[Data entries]
-- -- --

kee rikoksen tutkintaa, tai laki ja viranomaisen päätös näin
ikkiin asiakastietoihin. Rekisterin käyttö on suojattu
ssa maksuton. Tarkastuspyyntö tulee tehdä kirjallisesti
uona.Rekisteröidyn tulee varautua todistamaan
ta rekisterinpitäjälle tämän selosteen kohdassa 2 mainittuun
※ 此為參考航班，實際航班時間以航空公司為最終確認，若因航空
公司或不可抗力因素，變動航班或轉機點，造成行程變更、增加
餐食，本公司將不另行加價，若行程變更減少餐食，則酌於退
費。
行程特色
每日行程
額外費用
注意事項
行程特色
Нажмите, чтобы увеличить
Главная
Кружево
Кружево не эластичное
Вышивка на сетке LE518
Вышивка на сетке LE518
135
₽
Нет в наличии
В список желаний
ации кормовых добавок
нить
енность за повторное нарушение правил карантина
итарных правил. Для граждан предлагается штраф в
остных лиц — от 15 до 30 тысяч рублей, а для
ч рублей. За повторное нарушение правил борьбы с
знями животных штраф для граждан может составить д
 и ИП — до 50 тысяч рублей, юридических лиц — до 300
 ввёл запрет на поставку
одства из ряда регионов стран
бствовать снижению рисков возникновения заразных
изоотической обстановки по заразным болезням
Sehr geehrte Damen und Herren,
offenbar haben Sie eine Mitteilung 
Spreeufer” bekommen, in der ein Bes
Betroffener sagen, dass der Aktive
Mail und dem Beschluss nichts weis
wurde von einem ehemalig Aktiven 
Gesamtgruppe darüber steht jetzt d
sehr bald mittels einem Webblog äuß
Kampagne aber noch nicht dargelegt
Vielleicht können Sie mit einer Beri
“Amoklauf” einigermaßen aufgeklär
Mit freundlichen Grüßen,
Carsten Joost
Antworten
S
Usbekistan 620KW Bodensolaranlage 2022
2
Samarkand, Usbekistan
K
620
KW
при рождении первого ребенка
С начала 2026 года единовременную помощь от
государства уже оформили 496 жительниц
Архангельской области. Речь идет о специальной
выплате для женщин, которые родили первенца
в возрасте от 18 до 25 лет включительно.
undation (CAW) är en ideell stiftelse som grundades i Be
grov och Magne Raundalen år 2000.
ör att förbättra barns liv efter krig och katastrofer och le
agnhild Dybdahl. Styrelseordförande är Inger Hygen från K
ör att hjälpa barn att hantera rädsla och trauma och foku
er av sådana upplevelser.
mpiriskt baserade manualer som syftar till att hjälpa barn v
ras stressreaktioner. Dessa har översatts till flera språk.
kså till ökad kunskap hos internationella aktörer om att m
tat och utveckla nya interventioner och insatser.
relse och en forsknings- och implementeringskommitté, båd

-- -- --

EXERCISE PROMPT:
Every line above from the line with "Carsten Joost" to the line with "в возрасте от 18 до 25 лет включительно.", inclusive, must be returned exactly; no other line belongs in the reply.

TASK RESPONSE:
Carsten Joost
Antworten
S
Usbekistan 620KW Bodensolaranlage 2022
2
Samarkand, Usbekistan
K
620
KW
при рождении первого ребенка
С начала 2026 года единовременную помощь от
государства уже оформили 496 жительниц
Архангельской области. Речь идет о специальной
выплате для женщин, которые родили первенца
в возрасте от 18 до 25 лет включительно.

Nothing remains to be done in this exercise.